Surely you don’t mean that Christianity is a single organization. Christianity is a belief system whose core values are generally shared by a group of related religious organizations. Thus the Catholic Church, Baptist, Southern Baptist, Methodist, Unitarian, Presbytarian, Church of England. Would you identify all of these as a single organization? Subsets of the same religion, yes (although many consider their Church the only true form of Christianity), all the same organization, no. There are people who identify themselves as Christian who nonetheless are not members of any church. Thus they are members of a religion (Christianity) without being members of any religious organization (church).

This reminds me of Humpty Dumpty’s line in Through the Looking Glass which was, as best I can remember:

“When I use a word, it means precisely what I want it to mean, nothing more, nothing less.”

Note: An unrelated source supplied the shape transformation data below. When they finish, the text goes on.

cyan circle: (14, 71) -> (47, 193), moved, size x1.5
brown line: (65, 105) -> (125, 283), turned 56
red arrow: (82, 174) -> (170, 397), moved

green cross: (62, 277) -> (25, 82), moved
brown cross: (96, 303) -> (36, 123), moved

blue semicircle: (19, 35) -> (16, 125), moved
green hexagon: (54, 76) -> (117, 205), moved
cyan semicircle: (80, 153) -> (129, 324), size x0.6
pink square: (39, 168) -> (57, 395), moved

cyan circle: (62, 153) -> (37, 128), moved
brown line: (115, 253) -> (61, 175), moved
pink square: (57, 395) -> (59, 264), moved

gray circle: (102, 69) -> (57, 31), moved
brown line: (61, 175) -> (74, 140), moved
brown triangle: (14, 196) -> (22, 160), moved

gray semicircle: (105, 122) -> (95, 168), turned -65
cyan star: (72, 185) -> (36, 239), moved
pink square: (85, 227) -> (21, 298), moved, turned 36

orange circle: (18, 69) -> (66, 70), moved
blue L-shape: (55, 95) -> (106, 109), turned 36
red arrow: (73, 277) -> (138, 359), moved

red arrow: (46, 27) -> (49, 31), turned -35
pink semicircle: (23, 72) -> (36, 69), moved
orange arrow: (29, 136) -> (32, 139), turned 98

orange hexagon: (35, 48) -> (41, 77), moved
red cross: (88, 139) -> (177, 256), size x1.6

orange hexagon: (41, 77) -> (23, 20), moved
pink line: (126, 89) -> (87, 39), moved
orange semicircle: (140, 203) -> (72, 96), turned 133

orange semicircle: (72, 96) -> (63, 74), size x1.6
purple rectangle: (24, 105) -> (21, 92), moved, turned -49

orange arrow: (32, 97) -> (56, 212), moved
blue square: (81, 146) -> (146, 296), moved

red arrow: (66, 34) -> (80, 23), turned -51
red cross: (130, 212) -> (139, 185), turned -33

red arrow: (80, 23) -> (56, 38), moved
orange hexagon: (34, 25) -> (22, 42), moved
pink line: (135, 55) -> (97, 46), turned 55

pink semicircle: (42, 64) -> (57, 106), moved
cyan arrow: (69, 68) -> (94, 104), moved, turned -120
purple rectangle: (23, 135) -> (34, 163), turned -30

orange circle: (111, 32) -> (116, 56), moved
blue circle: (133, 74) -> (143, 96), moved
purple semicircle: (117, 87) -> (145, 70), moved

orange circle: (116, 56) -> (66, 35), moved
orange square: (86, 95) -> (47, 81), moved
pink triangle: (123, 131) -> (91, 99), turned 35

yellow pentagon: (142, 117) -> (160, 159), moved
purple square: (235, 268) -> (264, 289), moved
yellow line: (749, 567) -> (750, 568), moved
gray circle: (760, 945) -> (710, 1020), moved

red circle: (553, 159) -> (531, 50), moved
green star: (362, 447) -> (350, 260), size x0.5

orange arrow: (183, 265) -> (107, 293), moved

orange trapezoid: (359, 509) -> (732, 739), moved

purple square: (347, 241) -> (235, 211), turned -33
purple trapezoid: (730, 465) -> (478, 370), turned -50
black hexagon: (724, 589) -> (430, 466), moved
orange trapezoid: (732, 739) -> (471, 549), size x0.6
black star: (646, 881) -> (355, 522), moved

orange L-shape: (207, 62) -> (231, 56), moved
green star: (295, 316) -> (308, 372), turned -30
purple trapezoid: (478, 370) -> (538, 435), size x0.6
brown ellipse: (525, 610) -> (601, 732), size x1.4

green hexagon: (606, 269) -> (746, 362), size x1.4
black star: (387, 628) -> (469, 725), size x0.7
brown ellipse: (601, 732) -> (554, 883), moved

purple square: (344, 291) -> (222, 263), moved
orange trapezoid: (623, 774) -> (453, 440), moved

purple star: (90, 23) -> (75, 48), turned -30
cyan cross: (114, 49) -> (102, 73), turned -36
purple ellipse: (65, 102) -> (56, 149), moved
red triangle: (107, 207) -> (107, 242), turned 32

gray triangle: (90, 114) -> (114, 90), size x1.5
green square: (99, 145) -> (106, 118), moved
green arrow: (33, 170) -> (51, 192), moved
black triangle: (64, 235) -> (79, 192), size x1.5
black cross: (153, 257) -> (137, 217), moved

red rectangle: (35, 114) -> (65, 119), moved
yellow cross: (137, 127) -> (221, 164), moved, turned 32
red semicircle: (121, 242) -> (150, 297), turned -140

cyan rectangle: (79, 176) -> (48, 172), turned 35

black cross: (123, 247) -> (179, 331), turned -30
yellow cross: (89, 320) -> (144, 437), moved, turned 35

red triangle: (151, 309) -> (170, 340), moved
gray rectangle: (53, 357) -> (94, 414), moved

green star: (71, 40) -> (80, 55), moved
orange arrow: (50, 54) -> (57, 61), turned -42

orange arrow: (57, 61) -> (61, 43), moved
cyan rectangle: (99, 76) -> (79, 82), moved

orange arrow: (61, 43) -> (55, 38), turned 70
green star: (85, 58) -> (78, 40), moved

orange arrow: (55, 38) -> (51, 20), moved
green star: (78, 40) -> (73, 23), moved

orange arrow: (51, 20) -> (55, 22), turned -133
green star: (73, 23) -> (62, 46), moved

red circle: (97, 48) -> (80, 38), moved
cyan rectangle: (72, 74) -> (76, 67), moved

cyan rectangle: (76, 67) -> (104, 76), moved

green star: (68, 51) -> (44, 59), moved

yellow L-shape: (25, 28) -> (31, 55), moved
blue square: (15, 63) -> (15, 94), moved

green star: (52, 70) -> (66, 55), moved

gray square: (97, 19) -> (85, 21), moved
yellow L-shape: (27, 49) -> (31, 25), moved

To throw my two cents worth in,

I tend to follow Jesus’ moral philosophy. Am I religious? No. Do I believe he said the things attributed to him? No. I hope that he said them. But it may be pure fiction. DO I believe there is a God? No. But I hope that there is one. But I have to have better proof than there has been so far. The question then is: If my moral philosophy is based on the teachings of what has been attributed to him, does that make me a “Christian?” Even if I don’t have faith he exsisted? If so, then there can be non-religious Christians.

Damn, I think I just confused myself. I hope you can understand what the hell I just said. :slight_smile:

Hey! I resemble those remarks!

X

It most certainly is not. It is the absence of belief in deities. Once can belong to a nontheistic religion.

I also would like to say for the record that Czarcasm does not speak for all atheists. Certainly he does not speak for me.